Chociaż deklaracje dotyczące koalicji wyborczej, do której miałoby dojść przed wyborami parlamentarnymi w 2019 roku, były na razie bardzo ogólne i partyjni liderzy nie kwapią się do deklaracji i obietnic, "Gazeta Wyborcza" już policzyła kto mógłby na taką koalicję głosować. Według badania TNS, ta nieistniejąca koalicja mogłaby nawet zwyciężyć z PiS, ale problem w tym, że nie istnieje.

 

Podczas demonstracji 7 maja, kiedy na ulice stolicy wyszło od kilkudziesięciu do kilkuset tysięcy protestujących (rozbieżności zależą od źródła danych i sposobu liczenia), lider partii .Nowoczesna otwarcie mówił o możliwości utworzenia koalicji wszystkich sił opozycyjnych. – Jesteśmy w stanie stworzyć wspólną koalicję. Z KOD-em, z PO, z lewicą, z PSL-em. Po to, żeby wygrać z tą podłą zmianą – mówił Petru podczas manifestacji. 

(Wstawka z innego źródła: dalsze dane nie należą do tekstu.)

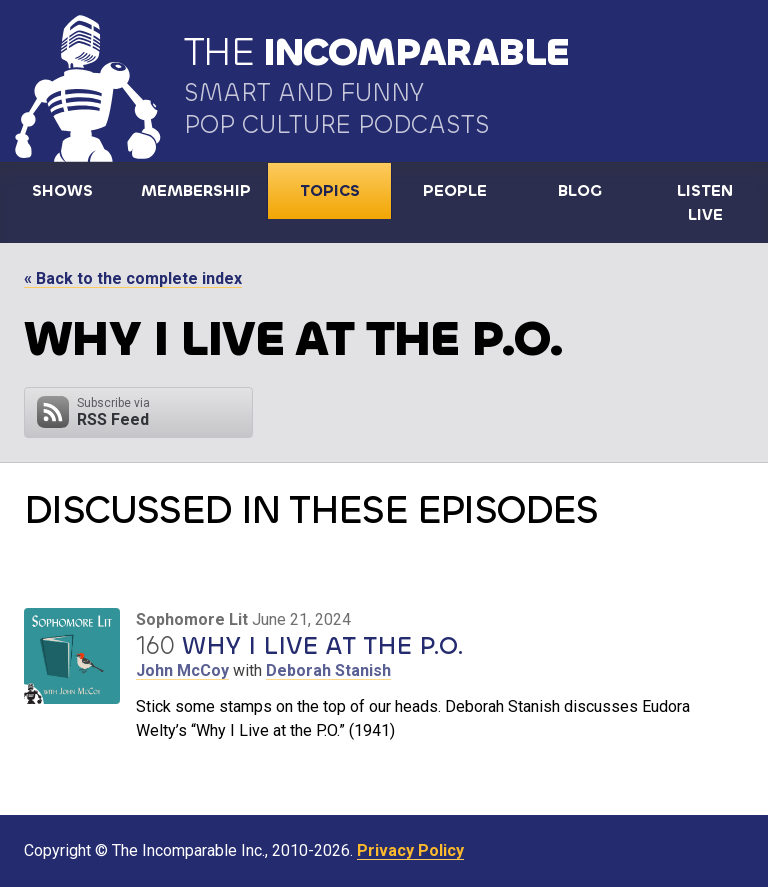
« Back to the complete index (133, 278)
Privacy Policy (410, 850)
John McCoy (182, 670)
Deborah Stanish (328, 670)
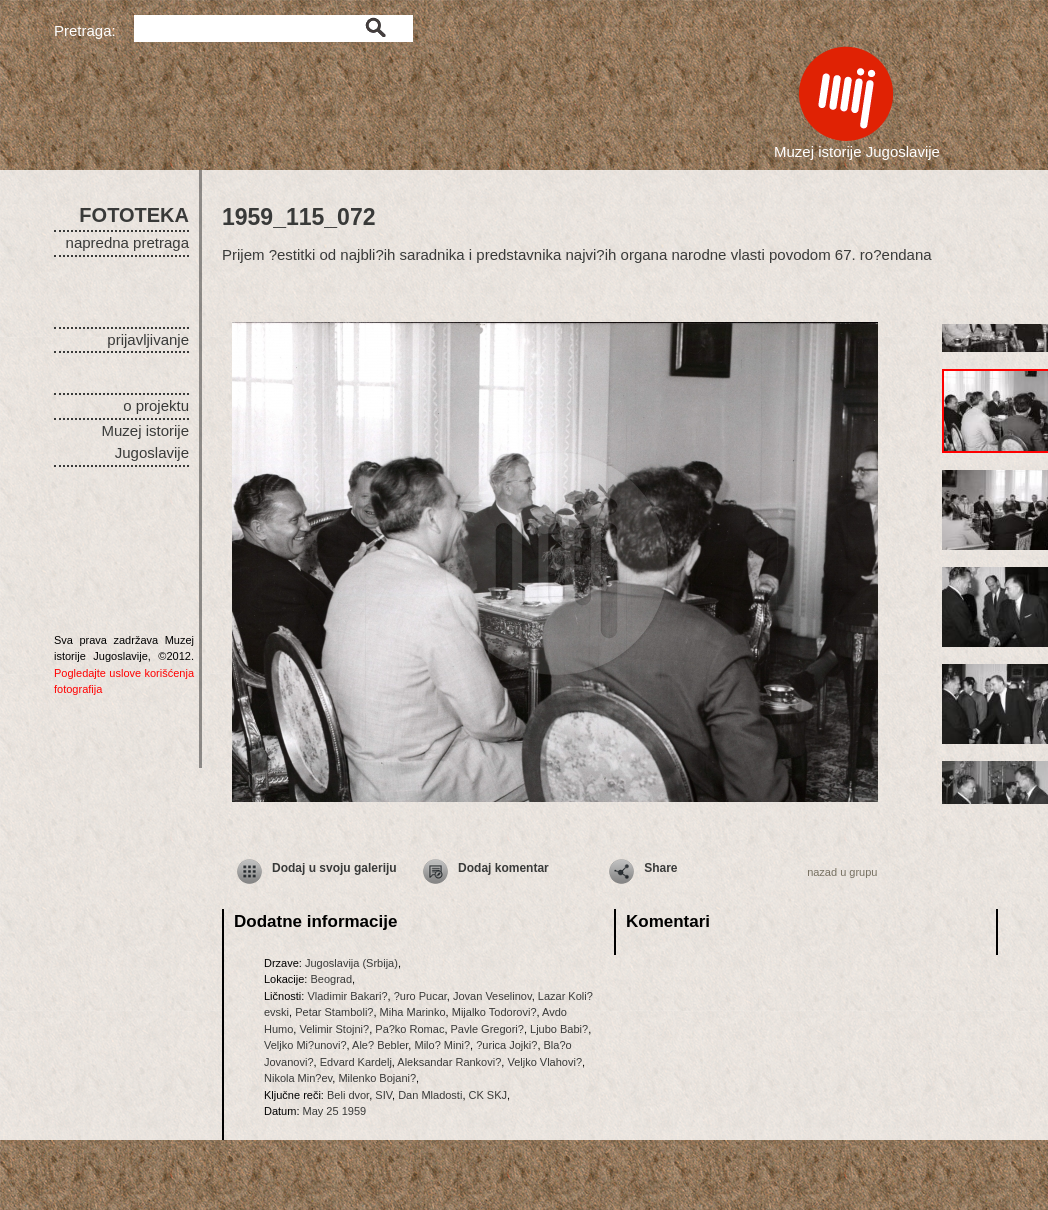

Tego samego dnia, lider PO Grzegorz Schetyna odpowiedział na wezwanie Petru stwierdzając, że "nie może wykluczyć" wspólnych list wyborczych opozycji. – Nie ma kłótni na opozycji. Z PiS może wygrać tylko zjednoczona opozycja – mówił polityk.

"Koalicja lepsza od PiS"

W odpowiedzi na te słowa, dzisiaj "GW" podała wynik sondażu przeprowadzony przez TNS zgodnie z którym na nieistniejącą koalicję (PO, .Nowoczesna, PSL, Twój Ruch, SLD i PSL) zagłosowałoby 38 proc. pytanych.

Bez znaczenie na powstanie koalicji, PiS utrzymuje w sondażu poparcie w okolicach 30 proc. – jeśli powstałaby koalicja to PiS otrzymuje 33 proc. poparcia, bez antypisowskiej koalicji otrzymuje 34 proc. poparcia. Pozostałe partie w sondażu to KORWiN (6 proc. poparcia) i Partia Razem (3 proc. poparcia).

Aż 7 proc. badanych nie umiało określił, na jaką partię by zagłosowało.

Badanie TNS zostało wykonane dla "Gazety Wyborczej" 10 maja, na reprezentatywnej próbie 1000 Polaków.

Sondaż od rana jest komentowany przez internautów.